# Hurricane Damage at Hilton Head Resorts



## Maple_Leaf (Oct 12, 2016)

Initial reports on the ground from Royal Dunes are worse than expected.  A lot of trees are down and the resort is reporting on Facebook that they may be closed for weeks.  No reports yet on structural damage or water damage.

Facebook photos of hurricane damage

It's a mess.


----------



## Luckytimer (Oct 13, 2016)

And yet RCI is still taking peoples POINTS by offering HHI Resorts, including Royal Dunes as recently as today.

RCI is so very greedy.  There is NO warning whatsoever on RCI to people who may be contemplating a HHI vacay.   I'm furious with them.


----------



## pedro47 (Oct 13, 2016)

Maple_Leaf said:


> Initial reports on the ground from Royal Dunes are worse than expected.  A lot of trees are down and the resort is reporting on Facebook that they may be closed for weeks.  No reports yet on structural damage or water damage.
> 
> Facebook photos of hurricane damage
> 
> It's a mess.



To the OP thanks for sharing this information.  Inland North Carolina was hit very badly with heavy rain by Matthew causing many rivers and dam to over flow.


----------



## Luckytimer (Oct 13, 2016)

Were you there when you posted this?  RCI is offering 2 units for October 23 check-in.  What would happen if someone booked these and the Royal Dunes is a mess and closed?


----------



## riverdees05 (Oct 13, 2016)

How are the other resorts?


----------



## Maple_Leaf (Oct 13, 2016)

Luckytimer said:


> Were you there when you posted this?



No, I wasn't.   The resort posted those pictures for owners.  It's still not recommended for owners to return to Port Royal Plantation due to the downed trees, power, water and sewer problems.


----------



## Maple_Leaf (Oct 13, 2016)

*Island Links*



riverdees05 said:


> How are the other resorts?



Island Links claims they will start checking in guests on October 14, however cleanup will continue.

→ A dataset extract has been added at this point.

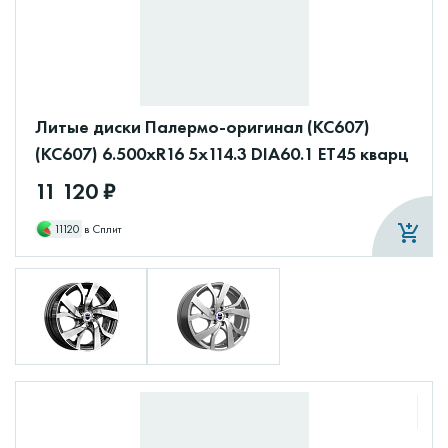
Литые диски Палермо-оригинал (КС607)
(КС607) 6.500xR16 5x114.3 DIA60.1 ET45 кварц
11 120 ₽
11120
в Сплит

Since water is on a boil advisory in Port Royal Plantation and only a few restaurants are open I hope they are advising their guests appropriately.


----------



## Ann-Marie (Oct 14, 2016)

First hand experience on restaurant and grocery supplies, they are somewhat limited.  The stores are restocking as fast as they can, but the dairy and produce is flying off the shelves.  We have not been to HHI, but live in Bluffton.  We have eaten is a few restaurants since the hurricane and have found them to be out of certain things.  For instance, no lettuce, tomato or onion on a burger, no fountain soda because the water that mixes with the fountain is "nasty" as per an employee.  I would not go yet if I could reschedule.


----------



## Laurie (Oct 15, 2016)

Some mid-island public beaches are closed, but Coligny Beach is open. I heard south end fared a little better than north and central, but many days of clean-up ahead. Restaurants are opening and SERG group is giving 25% discount this week, so they are wanting business.


----------



## Luckytimer (Oct 16, 2016)

Thanks for the update.  If you can keep them coming, it would be greatly appreciated.


----------



## Carol C (Oct 20, 2016)

Thank you. I have a week at Royal Dunes and hope we don't have a special assessment. I've got enough expense with the roof on my place in Murrells Inlet SC.


----------



## jadejar (Oct 21, 2016)

Royal Dunes is reopening next weekend.


----------



## Carol C (Oct 24, 2016)

*Update on Royal Dunes*

Terrific team there, keeping owners informed in great detail!/ Carol C, who does not know how to get photos onto this posting, sorry bout that!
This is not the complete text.